The Estimator and Dataset API docs is so bad I'm planning on starting a blog wit...

mrry · on Feb 21, 2018

[Disclosure: I designed and wrote most of the docs for TensorFlow’s Dataset API.]

I’m sorry to hear that you’ve not had a pleasant experience with tf.data. One of the doc-related criticisms we’ve heard is that they aim for broad coverage, rather than being examples you can drop in to your project and run straight away. We’re trying to address that with more tutorials and blog posts, and it’d be great if you started a blog on that topic to help out the community!

If there are other areas where we could improve, I’d be delighted to hear suggestions (and accept PRs).

sytelus · on Feb 21, 2018

No offense but TensorFlow's Dataset API documentation also sucks. This combined with bad API design (that actually can be used as case study for bad design in classrooms) is disaster in making. For example, shuffle() takes a mysterious argument. Why? It's not to be found in docs except that it should be more than items in dataset. Why can't shuffle() just be shuffle() and why do I now always have to remember passing correct parameter for rest of my life? Whatever. I still don't get what exactly repeat() does. Does it rewinds back to start when you reach past end? Why you need it? Why not just stick to epochs? Why make things complicated with steps vs epochs anyway? Docs gives zero clue. Then there are whole bunch of mysteriously named unexplained methods like make_one_shot_iterator() or from_tensor_slices(). Why is make_one_shot_iterator() not just iterator()? Why do I have to rebuild dataset using from_tensor_slices()? The docs are designed with a point of view "take all these code calling mysteriously designed APIs, copy-paste and don't bother too much about understanding what those APIs really do". It really sucks.

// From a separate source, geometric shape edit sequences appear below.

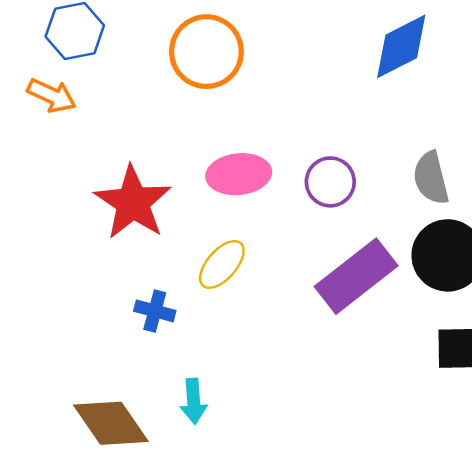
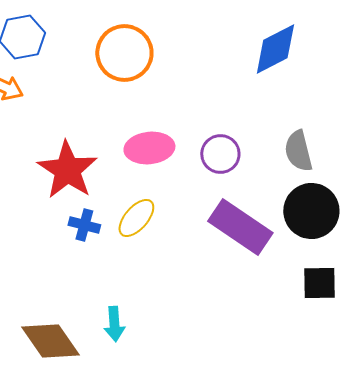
purple rectangle: (356, 276) -> (240, 227), turned 72
blue cross: (155, 311) -> (84, 225), moved

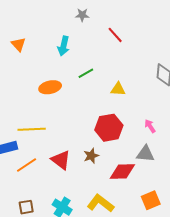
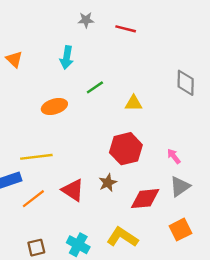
red line: (115, 35) -> (126, 29), moved, turned -30
pink arrow: (150, 126) -> (174, 156), moved
gray triangle: (145, 154) -> (180, 186), moved, turned -36

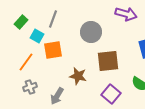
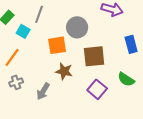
orange square: (53, 50) -> (57, 45), moved

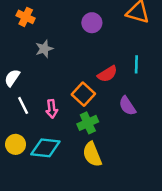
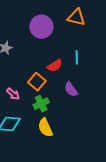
purple circle: (92, 23) -> (41, 27), size x1.5
pink arrow: (52, 109) -> (13, 94), turned -40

cjalmeida · on Feb 21, 2018

IMO, shuffle is something they did really fine. Unlike PyTorch datasets, TF allows streaming unbounded data. For something like this work with shuffle, it must cache some data before passing it down the pipeline. You specify how much in the argument.

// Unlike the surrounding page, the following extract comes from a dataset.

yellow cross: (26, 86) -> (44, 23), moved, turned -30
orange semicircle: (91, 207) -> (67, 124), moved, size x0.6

This may not seem useful this conventional training, where you usually work with a fixed amount of samples you know beforehand. But there may be cases where this is not true (for instance, in some special cases of augmentation) - the streaming part is useful but then you must use this caching trick.

But I agree API naming is not stellar, or at least should come with better documentation.

aub3bhat · on Feb 21, 2018

I think tf.data is amazing, its far far better than the previous queue and string_input_producer style approach.

More than documentation, I would argue that TF especially tf.data lacks a tracing tool that would let a user quickly debug how data is being transformed and if there are any obvious ways to speed up. E.g. image_load -> cast -> resize vs image_load -> resize -> cast had different behavior and lead to hard to identify bugs. For tf.data prefetch which ends up being key to improving speed yet its is not documented, the only way I actually found out about it was by reading your TF.Data presentation.

cjalmeida · on Feb 21, 2018

I guess you misread me. The Dataset API is somewhat fine, much better than queues for instance. However not clear from documentation how to do more complex stuff, or how to integrate it with the rest of TF stack, specially the new Estimator API.